Before I jump on the internet, pull out my college textbooks, or grab the ear of a colleague, I want to first start on my knees. Praying that God would…

  1. Give me Wisdom – wisdom in choosing the proper way to deal with the situation. There are so many ideas out there – I need wisdom to choose the methodology or solution that would be most helpful to my student.
  2. Help the student that is struggling – That He would encourage the heart of that student who is academically behind. That Sarah would realize that her value is in Christ and not her GPA. That little Johnny would be able to stay in his seat. That through these struggles, these students would be drawn to love Him more and realize their own need of help from Christ.
  3. Give wisdom to others involved in the situation – that He would help parents know how best to help their child. That administration would have wisdom in making decisions that could affect this student.

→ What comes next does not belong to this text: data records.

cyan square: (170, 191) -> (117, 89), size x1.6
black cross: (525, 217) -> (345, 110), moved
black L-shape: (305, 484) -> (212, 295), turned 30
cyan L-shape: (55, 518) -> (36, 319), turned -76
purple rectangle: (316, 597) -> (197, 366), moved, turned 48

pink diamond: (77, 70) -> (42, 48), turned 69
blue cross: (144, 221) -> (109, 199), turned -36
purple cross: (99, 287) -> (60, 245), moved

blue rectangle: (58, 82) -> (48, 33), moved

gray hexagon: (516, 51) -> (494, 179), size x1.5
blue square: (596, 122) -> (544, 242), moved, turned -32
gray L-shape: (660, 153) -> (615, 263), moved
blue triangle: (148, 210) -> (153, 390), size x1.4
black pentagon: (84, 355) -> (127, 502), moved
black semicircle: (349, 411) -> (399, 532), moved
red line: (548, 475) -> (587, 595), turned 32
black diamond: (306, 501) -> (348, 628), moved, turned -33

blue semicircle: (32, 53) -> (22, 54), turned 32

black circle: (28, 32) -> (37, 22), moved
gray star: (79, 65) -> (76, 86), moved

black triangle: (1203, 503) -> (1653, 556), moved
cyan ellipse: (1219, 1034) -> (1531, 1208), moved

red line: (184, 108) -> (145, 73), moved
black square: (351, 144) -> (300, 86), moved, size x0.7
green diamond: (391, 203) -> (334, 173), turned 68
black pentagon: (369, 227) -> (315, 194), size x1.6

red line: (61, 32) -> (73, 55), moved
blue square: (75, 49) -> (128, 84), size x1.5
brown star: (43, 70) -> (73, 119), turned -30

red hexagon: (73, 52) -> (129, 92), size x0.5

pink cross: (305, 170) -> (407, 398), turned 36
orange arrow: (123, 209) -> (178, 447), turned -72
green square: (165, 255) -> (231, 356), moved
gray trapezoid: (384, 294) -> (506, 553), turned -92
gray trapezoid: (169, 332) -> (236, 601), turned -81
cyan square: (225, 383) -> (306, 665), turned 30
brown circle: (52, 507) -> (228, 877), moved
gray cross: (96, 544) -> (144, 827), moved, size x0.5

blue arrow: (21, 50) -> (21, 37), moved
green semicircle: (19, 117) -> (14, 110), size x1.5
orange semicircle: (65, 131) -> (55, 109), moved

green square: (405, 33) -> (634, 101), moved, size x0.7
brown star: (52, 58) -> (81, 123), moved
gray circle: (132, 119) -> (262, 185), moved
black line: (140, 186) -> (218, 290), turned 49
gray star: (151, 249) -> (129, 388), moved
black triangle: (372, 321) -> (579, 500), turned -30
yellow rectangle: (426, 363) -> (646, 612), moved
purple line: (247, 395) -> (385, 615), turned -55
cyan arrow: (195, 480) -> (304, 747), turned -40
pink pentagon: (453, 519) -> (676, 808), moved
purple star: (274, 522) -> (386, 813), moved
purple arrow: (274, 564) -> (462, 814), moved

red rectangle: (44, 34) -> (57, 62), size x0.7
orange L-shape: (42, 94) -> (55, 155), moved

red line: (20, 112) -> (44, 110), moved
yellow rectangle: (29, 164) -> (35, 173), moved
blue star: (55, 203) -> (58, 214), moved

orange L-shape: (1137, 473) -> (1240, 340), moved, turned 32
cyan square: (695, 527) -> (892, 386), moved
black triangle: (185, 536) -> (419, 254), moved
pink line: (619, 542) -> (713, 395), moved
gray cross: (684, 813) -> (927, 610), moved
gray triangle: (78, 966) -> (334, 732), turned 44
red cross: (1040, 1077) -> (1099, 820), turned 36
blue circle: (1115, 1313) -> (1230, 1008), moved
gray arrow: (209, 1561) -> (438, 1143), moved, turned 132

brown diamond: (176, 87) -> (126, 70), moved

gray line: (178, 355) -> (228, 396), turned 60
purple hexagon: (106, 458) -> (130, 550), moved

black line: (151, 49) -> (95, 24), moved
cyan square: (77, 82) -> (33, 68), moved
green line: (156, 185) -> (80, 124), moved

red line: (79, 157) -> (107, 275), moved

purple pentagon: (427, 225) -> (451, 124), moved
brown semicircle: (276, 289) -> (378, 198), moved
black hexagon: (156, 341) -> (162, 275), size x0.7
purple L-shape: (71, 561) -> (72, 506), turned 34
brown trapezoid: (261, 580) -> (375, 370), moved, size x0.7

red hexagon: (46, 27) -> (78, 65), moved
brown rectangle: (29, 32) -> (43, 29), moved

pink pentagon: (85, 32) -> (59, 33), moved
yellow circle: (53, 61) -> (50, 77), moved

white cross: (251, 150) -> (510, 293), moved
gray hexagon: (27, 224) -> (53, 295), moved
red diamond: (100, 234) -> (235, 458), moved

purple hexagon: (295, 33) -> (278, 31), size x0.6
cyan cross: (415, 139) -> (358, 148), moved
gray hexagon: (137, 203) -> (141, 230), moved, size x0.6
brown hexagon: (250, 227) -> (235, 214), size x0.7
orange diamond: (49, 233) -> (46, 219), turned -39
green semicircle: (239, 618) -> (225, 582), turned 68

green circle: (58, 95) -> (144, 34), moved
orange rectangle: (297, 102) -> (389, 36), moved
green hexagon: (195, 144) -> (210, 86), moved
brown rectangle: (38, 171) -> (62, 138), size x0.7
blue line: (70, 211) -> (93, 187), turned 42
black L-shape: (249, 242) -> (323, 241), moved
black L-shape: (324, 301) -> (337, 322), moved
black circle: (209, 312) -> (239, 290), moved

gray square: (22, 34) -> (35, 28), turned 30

Those behavior issues? Yes, I will probably still ask others for advice…but I will first pray that God would work in that student’s heart. That neat Pinterest behavior modification idea may help…but without prayer for a changed heart, all I am doing is helping to mask the symptoms of that student’s sinful heart.

Those parent issues? Sure, I will use that great communication idea found on a blog…but first, I am going to pray for my own heart in dealing with that family. That I would be loving and Christ like in the way that I relate to them. Then I am going to pray for those parents – that God would give them wisdom in raising their children and that they would also have the correct responses in the face of conflict.

And when I get to see God answer those prayers and work in powerful ways, I will know that it is not because I am such a wonderful and clever teacher. I will know that He graciously listened to my request and worked in ways that only He can work.  I will know that He directed me to that idea to help my student who struggles with reading comprehension. I will know that He worked in my heart, my students’ hearts, and their parents’ hearts. I will know that He is the one who deserves all the praise.

So I am not finished asking the experts, yet.

But I do want to ask the all-knowing, all-powerful, and all-loving Expert first.

Praying this year that “the God of our Lord Jesus Christ, the Father of glory, may give you the Spirit of wisdom and of revelation in the knowledge of him” (Ephesians 1:17).